Dramaturgo, traductor y director de teatro, Rafael Spregelburd tiene, además, la particularidad de que su cara es conocida, ya que, como actor, lo hemos visto destacarse, entre muchas otras, en El hombre de al lado (Duprat y Cohn), Historias extraordinarias y La Flor (Mariano Llinás), Zama (Lucrecia Martel). Autor prolífico, sus obras se han estrenado en Londres, París, México, Roma y Montevideo (por seleccionar algunas ciudades) y traducido al inglés, alemán, francés, italiano, portugués, polaco, checo, ruso, griego, eslovaco, catalán, neerlandés, croata, turco y sueco. Cultor de los bordes y el cruce entre las artes y las ideas, muchas de sus obras problematizan esos materiales suyos: los del teatro, los de la ideas, y lo performático.
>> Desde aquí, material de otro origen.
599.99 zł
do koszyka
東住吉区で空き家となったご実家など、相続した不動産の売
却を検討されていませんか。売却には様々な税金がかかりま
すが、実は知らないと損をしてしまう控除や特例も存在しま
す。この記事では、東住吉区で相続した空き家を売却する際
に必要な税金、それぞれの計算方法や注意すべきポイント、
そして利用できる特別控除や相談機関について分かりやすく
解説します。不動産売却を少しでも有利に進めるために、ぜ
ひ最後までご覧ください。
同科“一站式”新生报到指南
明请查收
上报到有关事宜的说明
Invitado al ciclo Experiencia Leamos, Rafael Spregelburd conversó sobre El fin de la salud, una comedia delirante que forma parte de un conjunto de obras mayor –El fin de Europa–, que se completa con El fin del arte y El fin de la historia, que se plantean en una zona “pseudoapocalíptica”.
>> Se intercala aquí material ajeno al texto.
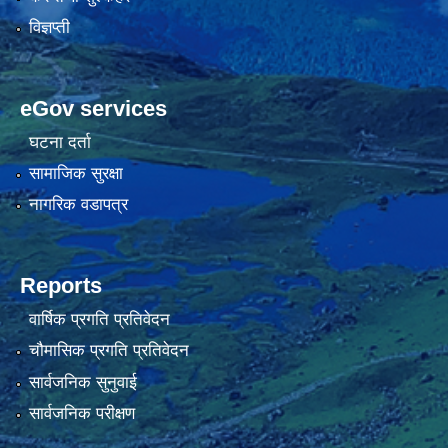
विज्ञप्ती
eGov services
घटना दर्ता
सामाजिक सुरक्षा
नागरिक वडापत्र
Reports
वार्षिक प्रगति प्रतिवेदन
चौमासिक प्रगति प्रतिवेदन
सार्वजनिक सुनुवाई
सार्वजनिक परीक्षण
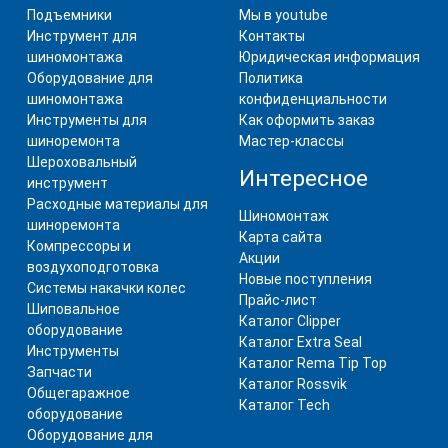
Подъемники
Мы в youtube
Инструмент для
Контакты
шиномонтажа
Юридическая информация
Оборудование для
Политика
шиномонтажа
конфиденциальности
Инструменты для
Как оформить заказ
шиноремонта
Мастер-классы
Шероховальный
Интересное
инструмент
Расходные материалы для
Шиномонтаж
шиноремонта
Карта сайта
Компрессоры и
Акции
воздухоподготовка
Новые поступления
Системы накачки колес
Прайс-лист
Шиповальное
Каталог Clipper
оборудование
Каталог Extra Seal
Инструменты
Каталог Rema Tip Top
Запчасти
Каталог Rossvik
Общегаражное
Каталог Tech
оборудование
Оборудование для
Los siguientes son fragmentos de la entrevista que puede verse completa en el sitio de Experiencia Leamos.
¿Cómo estás llevando este año, la pandemia?
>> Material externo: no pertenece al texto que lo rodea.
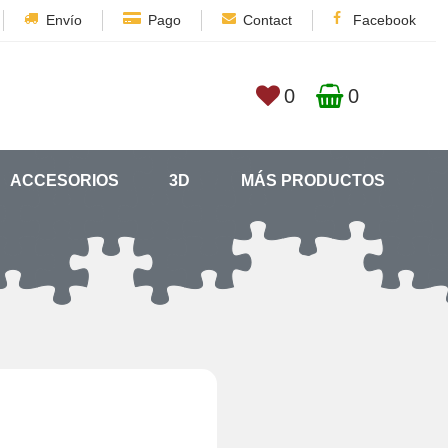
Envío
Pago
Contact
Facebook
0
0
ACCESORIOS
3D
MÁS PRODUCTOS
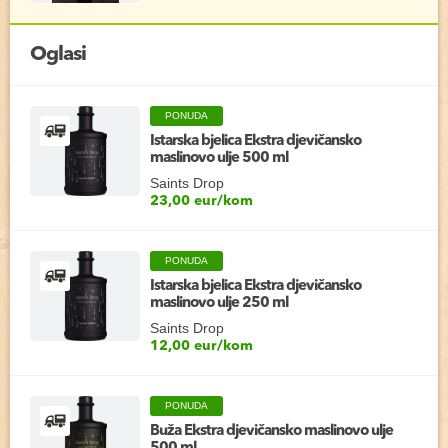
Oglasi
PONUDA
Istarska bjelica Ekstra djevičansko
maslinovo ulje 500 ml
Saints Drop
23,00 eur/kom
PONUDA
Istarska bjelica Ekstra djevičansko
maslinovo ulje 250 ml
Saints Drop
12,00 eur/kom
PONUDA
Buža Ekstra djevičansko maslinovo ulje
Bueno... estamos como podemos. En este momento, trato de ver el vaso medio lleno. Pero esto que sucede es una catástrofe para el arte, y para el teatro en particular: de esto no hay retorno. Hasta hace unos meses, antes de la pandemia, la discusión que nos preocupaba era si “drama” o “posdrama”, y ahora solo queremos ver gente actuando en el teatro frente al público. Lo malo ya lo sabemos, ahora estoy tratando de dilucidar si –y qué– hay de positivo.
¿Pudiste producir en la cuarentena?
Naturalmente, al principio dudé si debía escribir obras de teatro virtual: esta suerte de experiencias “pseudoteatrales”. Me negué bastante poco, en realidad, quince días [risas]. Al poco tiempo ya estaba escribiendo para un teatro en Suecia que me pidió una pieza para ser actuada en un teatro vacío, filmada, y luego difundida, con la consigna de que fuera escrita en tres días. Me pareció interesante como experimento: se llamó Dejando Midgard. Yo no me hubiera puesto a trabajar con los toscos materiales que nos dejó esta situación, sin embargo, hay que hacerlo; encontrar los límites de la especificidad que hemos elegido. A la semana siguiente estaba escribiendo otra en colaboración, y decidimos incluso actuarla. Son piezas cortas y provisorias, que es lo único que podemos responder en este momento. Tengo otros proyectos, en gateras, para sólo para cuando los teatros reabran. Porque ¿cómo hago yo para escribir una obra, que se estrenaría en un año, si yo no tengo claro a qué humanidad le voy a estar hablando? ¿Saldremos más tontos o fortalecidos? ¿De qué cosas podremos reírnos, y de cuáles no?
¿Cómo fue, entonces, la experiencia de las obras para zoom?
Mi última obra, Pongamos por caso, fue pensada para el FILBA cuando iba a ser presencial, pero tras la cuarentena, se convirtió en una obra audiovisual. En ella intento contarle a la gente que no traduce, de qué se trata el oficio de la traducción. Escuchar la lengua cuando se la traduce. Es también una experiencia performática, una suerte de documental filmado a lo largo de cinco meses con varios traductores de del mundo, sin “continuidad”. ¿Qué me pregunto ahí? Por ejemplo, si en la traducción siempre prima la lengua imperial sobre la otra. En guaraní, por ejemplo, las cosas se cuentan con las manos. Si algo suma más que diez, ellos dicen “muchas”, o “bastante”. Porque ¿existe en realidad una traducción del castellano al guaraní, o es un mero gesto político? En los hechos, nadie va a ir a pedir trabajo hablando guaraní. Detrás de las reglas y la gramática de una lengua, hay sistemas políticos, creencias, formas de apropiarse en el mundo. Solo el esperanto intentó algo diferente: y resultó un disparate y a su vez es algo de una nobleza que no se puede creer.